PTH. It is a single chain poly peptide (protein) hormone with 84 amino acids and the first N-terminal 34-amino acids the biologically active peptide sequence. It is secreted from parathyroid gland in response to hypocalcaemia. The normal actions of this hormone in maintaining of normal blood Ca levels are 1. indirect intestinal absorption of Ca and inorganic phosphate; this is achieved by PTH stimulation of renal 1-alpha-hydroxylase enzyme and the consequent formation of active D3 (DOHD3).

2. increased the Bone resorption of Ca and PO4– by stimulation of osteoclasts activities with resultant increased blood concentrations of these two elements. 3. PTH increases the renal reabsorption of Ca and renal excretion of PO4– - (phosphaturia), this step is important in determining the NET action of PTH as (this latter action step- 3 overcome the sum of the previous above actions 1 & 2). SO, the net of PTH action is: increases the circulated levels of Ca and decreases that of PO4--. Control of PTH secretion is depend on the blood Ca++ concentration.

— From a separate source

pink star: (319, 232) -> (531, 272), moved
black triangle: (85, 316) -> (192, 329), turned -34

A fall in blood Ca++ increases the secretion (and so the blood) PTH levels till the correction of Ca++ blood levels, then in the presence normal physiology, the PTH secretion (and blood levels) returns to normal. PTH secretion is also enhanced by hypomagnesaemia. The borderline increases in PTH blood levels in the presence of Hypercalcaemia is an indication of abnormal Parathyroid gland function. The combination of PTH and DOHD3 actions is revealed when there is hypocalcaemia. In this case, a fall in plasma Ca++ level stimulates PTH synthesis and secretion. The PTH enhances 1- alpha-hydroxylase enzyme activity and therefore increases the synthesis of active D3 (DOHD3) by kidney.

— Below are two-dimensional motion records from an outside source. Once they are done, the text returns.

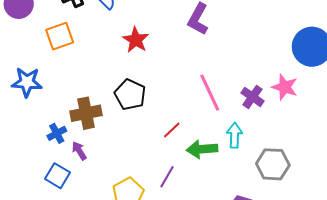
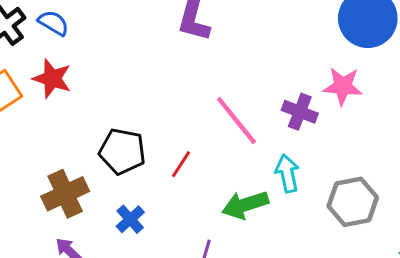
red star: (136, 40) -> (52, 79), moved
red line: (172, 130) -> (181, 164), moved
blue cross: (57, 133) -> (130, 219), moved

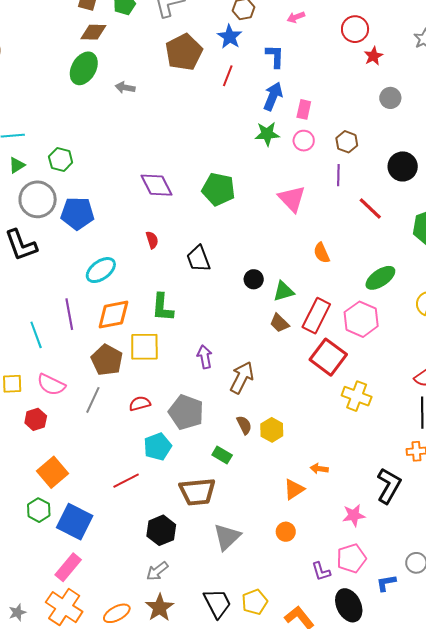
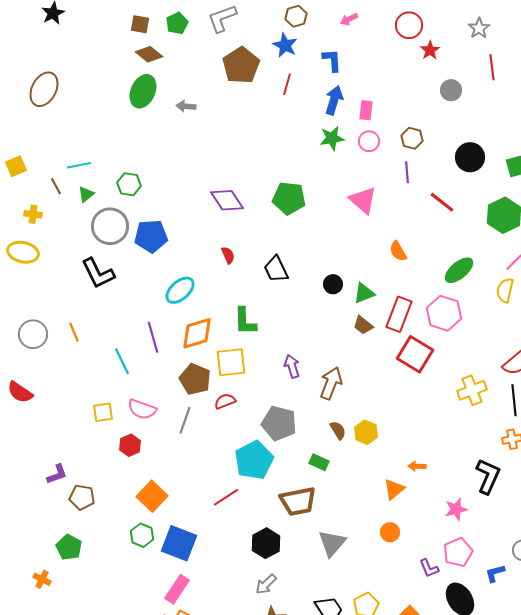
brown diamond: (93, 32) -> (149, 54), turned 44
yellow cross: (357, 396) -> (472, 390), moved, turned -36
red semicircle: (140, 404) -> (225, 401), moved
cyan pentagon: (158, 447) -> (254, 460), size x1.4

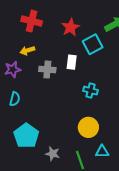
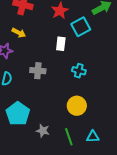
yellow arrow: (27, 51) -> (19, 33), turned -136
gray cross: (47, 69) -> (38, 71), moved
cyan triangle: (102, 152) -> (93, 137), moved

These mechanisms act tiil the correction of plasma Free Ca, hence both PTH and DOHD3 secretion is suppressed. So, both PTH & DOHD3 act synergistically on the osteoclasts of bone, releasing Ca into the blood, DOHD3 also increases Ca intestinal lumen absorption. Human body also contains what is known the Parathyroid related protein PTHrP. This protein is structurally biologically similar to PTH (contains the active N-terminal 34 amino acids sequence) and therefore activating the PTH receptors mimicking the hormone action in respect to Ca metabolism. It is widely distributed throughout the body but it is repressed (inhibited).

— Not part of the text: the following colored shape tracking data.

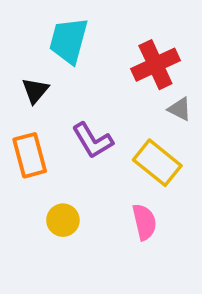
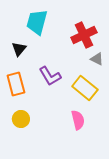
yellow circle: (63, 220) -> (21, 119), moved

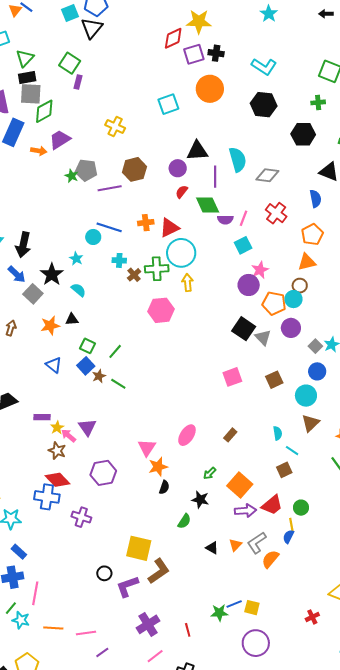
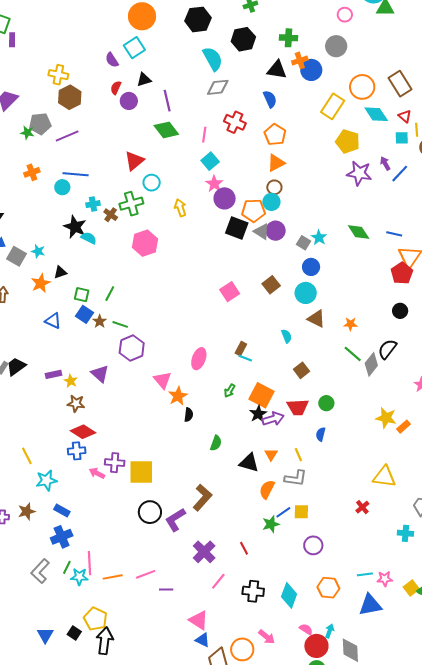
cyan square: (168, 104) -> (134, 48), moved
black triangle: (197, 151) -> (144, 80), size x0.7
cyan semicircle: (238, 160) -> (213, 59), moved
brown hexagon: (134, 169) -> (70, 97), moved
red semicircle: (182, 192) -> (116, 88), moved
purple semicircle: (225, 220) -> (112, 60), moved, turned 70
orange cross: (146, 223) -> (32, 172), moved
cyan circle: (181, 253) -> (152, 183), size x0.6
cyan star: (76, 259) -> (38, 251), moved
pink star: (260, 270) -> (214, 184), moved
black star: (52, 274) -> (75, 227), moved
yellow arrow: (188, 283) -> (180, 208), moved
cyan semicircle: (78, 290) -> (89, 238), moved
black square: (244, 329) -> (237, 228), moved
gray triangle: (263, 337) -> (262, 232), moved
brown triangle: (311, 423) -> (316, 319), turned -36
pink arrow: (68, 436) -> (97, 473), moved
cyan line: (292, 451) -> (245, 358), moved
purple hexagon: (103, 473) -> (132, 348), moved
blue cross: (47, 497) -> (77, 451), size x0.7
black star: (200, 500) -> (258, 414), moved, turned -30
red trapezoid: (272, 505) -> (298, 407), turned 50
yellow line: (291, 525) -> (298, 455), moved
gray L-shape: (257, 543) -> (296, 478), moved, turned -125
yellow square: (139, 548) -> (141, 472), moved
black triangle: (212, 548) -> (249, 463), size x1.5
orange semicircle: (270, 559) -> (267, 489), moved
black circle: (104, 573) -> (150, 512), size x1.5
pink line: (35, 593) -> (90, 563), moved
purple circle: (256, 643) -> (313, 545), size x0.7
purple line: (102, 652) -> (166, 590), turned 48

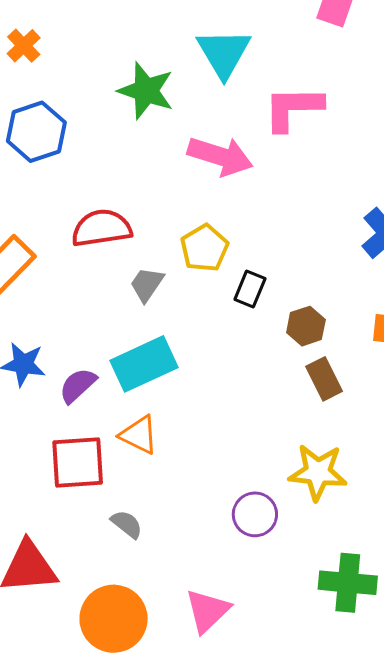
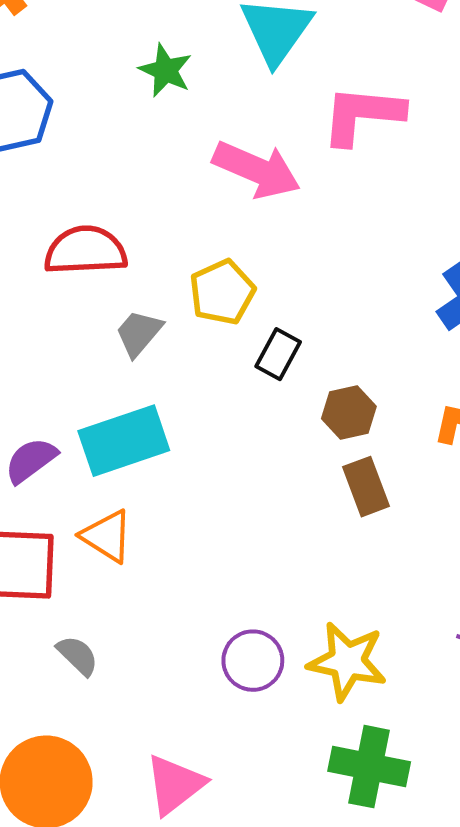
green star: (146, 91) -> (165, 70), size x0.7
yellow star: (318, 472) -> (347, 661), moved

In certain tumors as that of bronchus, head tumors is derepressed (activated) and may leads to abnormal condition of Hypercalcaemia. Another, but less important factor is Calcitonin hormone that is secreted from parafollicular cells of Thyroid gland (Thyroid medulla). This hormone has an opposite action to blood PTH and so decreasing the bone release of Ca (reduce bone resorption of ca) and may be used in treatment of Hypercalcaemia.